## Exercise instructions
Note how many lines in the entries below contain the string "minne", and answer with that number and no other text.

## Task data
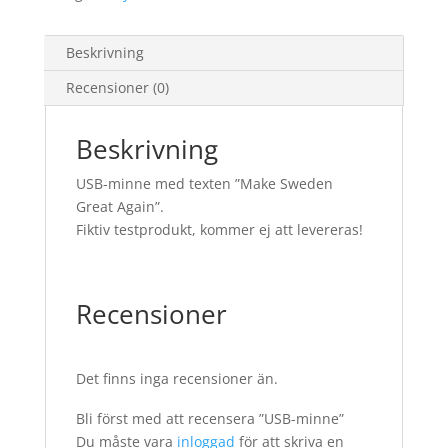
Beskrivning
Recensioner (0)
Beskrivning
USB-minne med texten ”Make Sweden
Great Again”.
Fiktiv testprodukt, kommer ej att levereras!
Recensioner
Det finns inga recensioner än.
Bli först med att recensera ”USB-minne”
Du måste vara
inloggad
för att skriva en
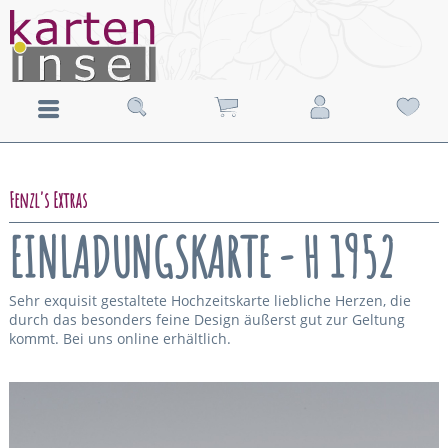
Fenzl's Extras
EINLADUNGSKARTE - H 1952
Sehr exquisit gestaltete Hochzeitskarte liebliche Herzen, die
durch das besonders feine Design äußerst gut zur Geltung
kommt. Bei uns online erhältlich.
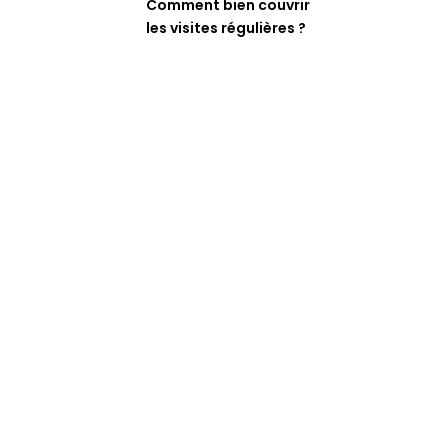
Comment bien couvrir
les visites régulières ?
s
isponibles.
r le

## Response for this exercise
2